With great power comes great responsibility!
Stage3D give you GPU access, which can expose some serious rendering horsepower, but if you don’t treat it with respect your going to find you run into limitations pretty quick!
So what follows is a rough (very) guide on how to squeeze the most out of the new 3D apis.
Rule 1 (of 1)
CPU’s are fast, GPU’s are faster, communication between the two however is probably the biggest bottleneck you will face.
Therefore: Reduce this wherever possible.
This means minimise calls to the following Context3D functions;
Context3D.drawTriangles();
Context3D.setProgram();
Context3D.setProgramConstants…();
(actually most of Context3D’s functions but the above are the real doozies)
drawTriangles()
GPU’s can draw triangles fast, and lots of them, millions of them every second without breaking into a sweat.
So you might think, “I can call drawTriangles() 50,000* times no sweat as long as I am only drawing a few triangles in each call.”.
WRONG!! This command is a mighty expensive one so use it very wisely!

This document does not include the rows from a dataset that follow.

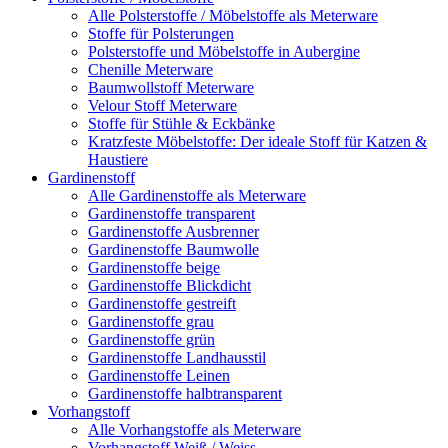
Alle Polsterstoffe / Möbelstoffe als Meterware
Stoffe für Polsterungen
Polsterstoffe und Möbelstoffe in Aubergine
Chenille Meterware
Baumwollstoff Meterware
Velour Stoff Meterware
Stoffe für Stühle & Eckbänke
Kratzfeste Möbelstoffe: Der ideale Stoff für Katzen &
Haustiere
Gardinenstoff
Alle Gardinenstoffe als Meterware
Gardinenstoffe transparent
Gardinenstoffe Ausbrenner
Gardinenstoffe Baumwolle
Gardinenstoffe beige
Gardinenstoffe Blickdicht
Gardinenstoffe gestreift
Gardinenstoffe grau
Gardinenstoffe grün
Gardinenstoffe Landhausstil
Gardinenstoffe Leinen
Gardinenstoffe halbtransparent
Vorhangstoff
Alle Vorhangstoffe als Meterware
Vorhangstoff Weiß / Weiss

How: When you call drawTriangles you pass it a vector of ids that, per three, represent one triangle. Given that this call is expensive it then makes sense that you pass it as many triangles as possible in one call. Sadly this doesn’t quite mean you can just group your geometry into big chunks as you cannot change state (alter the material or any parameters) during this call meaning everything that is sent through will be rendered with the same program and set of constants. It does mean however that static (non moving elements) that share the same program/material, can be combined into one list. Things such as trees, grass and any other repeatable geometry are good candidates for this. You can do this for dynamic geometry also but it gets complex as you have to upload transformation data in a separate buffer, this is one way particle systems can be created. The downside is that each time there is a change to any of the objects the whole buffer will need to be re-uploaded. It is also vital that you only try and draw objects that will be seen on screen, so don’t draw that which is out of view of the camera -> frustum culling saves the day.
side note:
Even high end games rarely want to be issuing more than 1000-2000 draw calls, but the likes of battlefield 3 can get up-to the 3000 mark in some of the environments. Newer consoles however, can issue over 10,000 draw calls and do it much faster due to a more direct access to the hardware.
setProgram()
Assuming you have now done everything in your power to reduce the number of draw calls you issue, next thing to look at is state changes (changing the current program).
Changing state on the GPU might seem like a trivial thing but it is actually something you want to keep to a minimum to be able to squeeze the most out of your graphics card.
There are a few things you can do here to reduce this problem.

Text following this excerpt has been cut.